Saved entries:
§ §

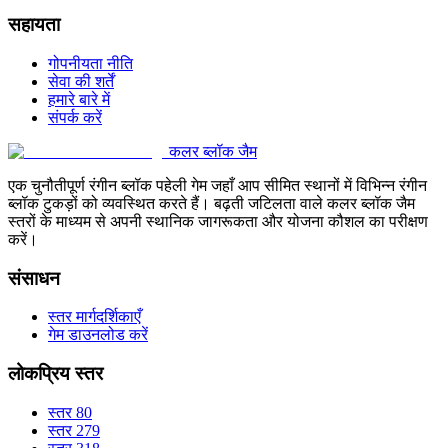
सहायता
गोपनीयता नीति
सेवा की शर्तें
हमारे बारे में
संपर्क करें
कलर ब्लॉक जैम
एक चुनौतीपूर्ण रंगीन ब्लॉक पहेली गेम जहाँ आप सीमित स्थानों में विभिन्न रंगीन
ब्लॉक टुकड़ों को व्यवस्थित करते हैं। बढ़ती जटिलता वाले कलर ब्लॉक जैम
स्तरों के माध्यम से अपनी स्थानिक जागरूकता और योजना कौशल का परीक्षण
करें।
संसाधन
स्तर मार्गदर्शिकाएँ
गेम डाउनलोड करें
लोकप्रिय स्तर
स्तर 80
स्तर 279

§ §

EXERCISE PROMPT: Output nothing but the records above, word for word, with the pictures removed.

WRITTEN ANSWER:
सहायता
गोपनीयता नीति
सेवा की शर्तें
हमारे बारे में
संपर्क करें
कलर ब्लॉक जैम
एक चुनौतीपूर्ण रंगीन ब्लॉक पहेली गेम जहाँ आप सीमित स्थानों में विभिन्न रंगीन
ब्लॉक टुकड़ों को व्यवस्थित करते हैं। बढ़ती जटिलता वाले कलर ब्लॉक जैम
स्तरों के माध्यम से अपनी स्थानिक जागरूकता और योजना कौशल का परीक्षण
करें।
संसाधन
स्तर मार्गदर्शिकाएँ
गेम डाउनलोड करें
लोकप्रिय स्तर
स्तर 80
स्तर 279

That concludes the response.